Javier inicia este relato con recuerdos de su infancia: “Me encanta recordar esos buenos y maravillosos momentos; suelo siempre recordar lo bueno porque alimenta mi espíritu y me permite siempre seguir adelante. Soy hijo de padres separados y aunque parezca muy paradójico, siempre tuve un muy buen concepto de lo que significa para mí la familia, gracias a los valores recibidos de mis maravillosos padres.
Desde muy joven, quise tener mi propia familia. Mi sueño comenzó a hacerse realidad cuando en el año 2002 conocí a la mujer con la que quería pasar el resto de mi vida, mi amada Karen, hoy mi esposa y mi mejor amiga. El año 2008 nos convertimos en padres de una bella niña a quien llamamos Paulina; ese mismo año nos entregaron nuestra casa propia, terminé mi carrera en la universidad y encontré un nuevo trabajo. Sin duda fue un gran año y con Karen ya nos sentíamos “grandes”, teníamos un hogar y una hija a quién cuidar y educar.
Aun cuando los siguientes años fueron de trabajo duro para ambos, empezamos a pensar en una hermanita para Paulina y el año 2013 llegó Amalia, nuestra preciosa segunda hija. Como ya nos creíamos expertos como papás, estábamos convencidos que la disfrutaríamos sin las aprehensiones del aprendizaje que enfrentamos antes. La vida sin embargo, nos demostraría que había mucho todavía por aprender. Desde muy pequeña, Amalia fue especial: casi no dormía y sus llantos eran interminables; su frágil salud nos daba una y mil sorpresas, tanto que a los pocos meses de nacida, estuvo muy grave producto de una encefalitis; pasó varios días internada en la UCI y temimos mucho por su vida. Fue el momento más difícil que nos ha tocado vivir como familia.
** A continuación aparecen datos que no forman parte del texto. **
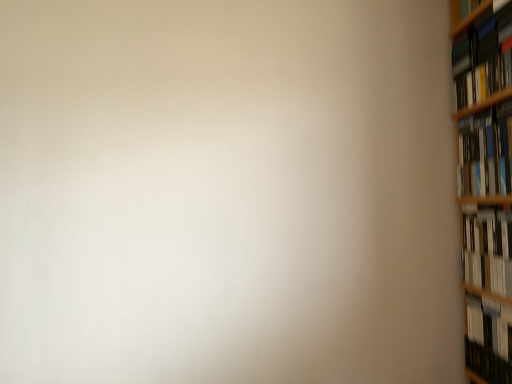 Question: Looking at the image, does hardcover book at right, the third book positioned from the bottom, seem bigger or smaller compared to hardcover book at right, which appears as the 1th book when ordered from the bottom?

Choices:
 (A) small
 (B) big

Answer: (B)

Question: In terms of width, does hardcover book at right, the 2th book when ordered from top to bottom, look wider or thinner when compared to hardcover book at right, which appears as the 1th book when ordered from the bottom?

Choices:
 (A) wide
 (B) thin

Answer: (A)

Question: Estimate the real-world distances between objects in this image. Which object is farther from the hardcover book at right, the third book positioned from the bottom?

Choices:
 (A) hardcover book at right, which appears as the 1th book when ordered from the bottom
 (B) hardcover book at upper right, marked as the first book in a top-to-bottom arrangement
 (C) white glossy book at right, positioned as the second book in bottom-to-top order

Answer: (A)

Question: Which of these objects is positioned farthest from the hardcover book at upper right, marked as the first book in a top-to-bottom arrangement?

Choices:
 (A) white glossy book at right, positioned as the second book in bottom-to-top order
 (B) hardcover book at right, the fourth book from the top
 (C) hardcover book at right, the 2th book when ordered from top to bottom

Answer: (B) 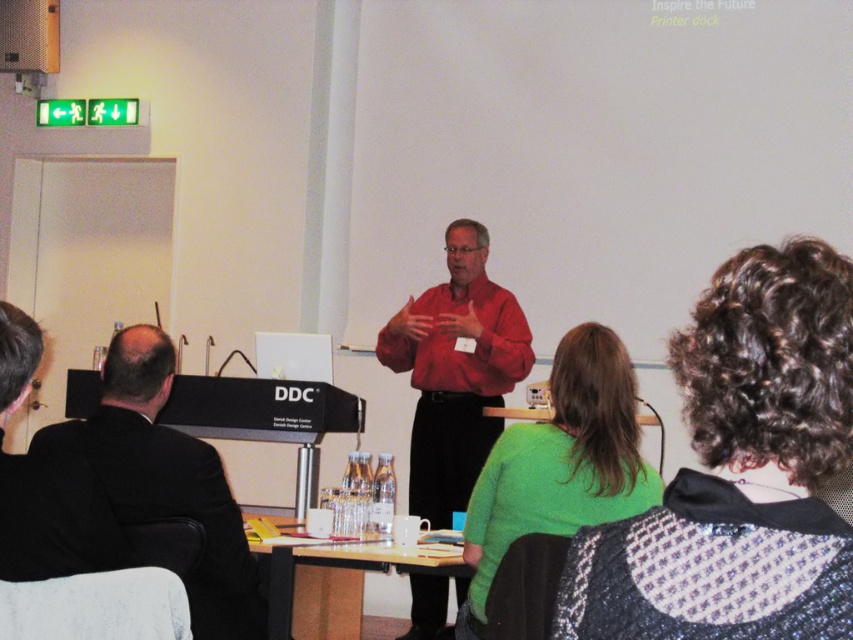 Question: Observing the image, what is the correct spatial positioning of matte red shirt at center in reference to wooden table at lower center?

Choices:
 (A) left
 (B) right

Answer: (B)

Question: Is black suit at left positioned at the back of wooden table at lower center?

Choices:
 (A) yes
 (B) no

Answer: (B)

Question: Is matte red shirt at center positioned behind black suit at left?

Choices:
 (A) yes
 (B) no

Answer: (A)

Question: Which of these objects is positioned farthest from the wooden table at lower center?

Choices:
 (A) black suit at left
 (B) matte red shirt at center

Answer: (B)

Question: Estimate the real-world distances between objects in this image. Which object is closer to the black suit at left?

Choices:
 (A) wooden table at lower center
 (B) matte red shirt at center

Answer: (A)

Question: Which object is farther from the camera taking this photo?

Choices:
 (A) black suit at left
 (B) matte red shirt at center
 (C) wooden table at lower center

Answer: (B) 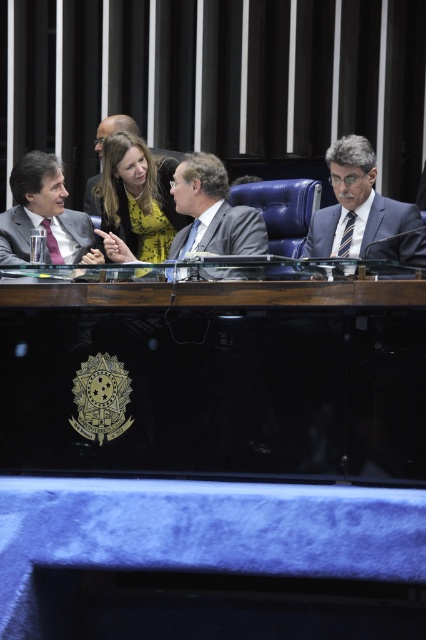 Question: Which object is closer to the camera taking this photo?

Choices:
 (A) matte gray suit at center
 (B) dark gray suit at center
 (C) black polished wood table at center

Answer: (C)

Question: Is matte gray suit at center closer to the viewer compared to matte black suit at left?

Choices:
 (A) yes
 (B) no

Answer: (B)

Question: Where is matte gray suit at center located in relation to dark gray suit at center in the image?

Choices:
 (A) above
 (B) below

Answer: (A)

Question: Which is farther from the black polished wood table at center?

Choices:
 (A) dark blue suit at right
 (B) matte black suit at center
 (C) matte gray suit at center
 (D) matte black suit at left

Answer: (B)

Question: Is matte gray suit at center smaller than dark blue suit at right?

Choices:
 (A) no
 (B) yes

Answer: (A)

Question: Which point is farther to the camera?

Choices:
 (A) (253, 248)
 (B) (5, 237)
 (C) (229, 232)

Answer: (B)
Al pasar los meses, comenzamos a notar que nuestra pequeña no era como todas las niñas de su edad y tenía varios problemas como un notorio retraso en el desarrollo psicomotor, trastorno del sueño, epilepsia, ausencia del habla, problemas de deglución y un largo etcétera. Comenzamos un largo peregrinar de médico en médico, hasta que la doctora Gabriela Figueroa (pediatra) sospechó que Amalia tenía un desconocido síndrome: Síndrome de Angelman, ratificado posteriormente por una genetista. Sentimientos extraños vinieron a nuestras vidas: mezcla de pena e impotencia acompañados de una sensación indescriptible de soledad. Teníamos a nuestras familias y a un puñado de amigos siempre a nuestro lado, pero con Karen nos sentíamos solos, muy solos, incomprendidos, pero mi esposa estaba peor que yo, jamás la había visto tan triste, como después del diagnóstico de Amalia. Eso me partía el alma y yo sólo quería que recuperara su alegría, contagiosa con la que me enamoró; dispuse más tiempo para estar a su lado y acompañarla más que antes. Decidimos aprender todo del síndrome; devorábamos cuanto artículo publicado había disponible al respecto, e incluso, cruzamos la cordillera para ir en busca de información y aprender de nuestros hermanos argentinos, quiénes llevan buen tiempo organizados y son un gran referente en Sudamérica. El siguiente paso, fue buscar a otras familias Angelman en Chile para intercambiar experiencias y comenzamos a armar una red de familias en todo el país.
Hoy podemos decir con mucho orgullo, que somos parte de la gran familia “ANGELMAN CHILE” y que orientamos nuestro esfuerzo en pro de las familias que tienen algún familiar con el síndrome, buscando favorecer la integración y que nos conozcan. Sabemos que nos queda mucha tarea por delante, pero trabajamos -todos, para todos- como un gran equipo y eso me llena de emoción y orgullo.
Puedo decir que hoy me siento profundamente satisfecho y feliz de la familia que tengo. Cada día doy “gracias a la vida, que nos ha dado tanto”. Miro hacia atrás y veo cumplido mi sueño de juventud: Haber formado una familia, pero no una pequeña: una GRAN FAMILIA ANGELMAN DE CHILE”.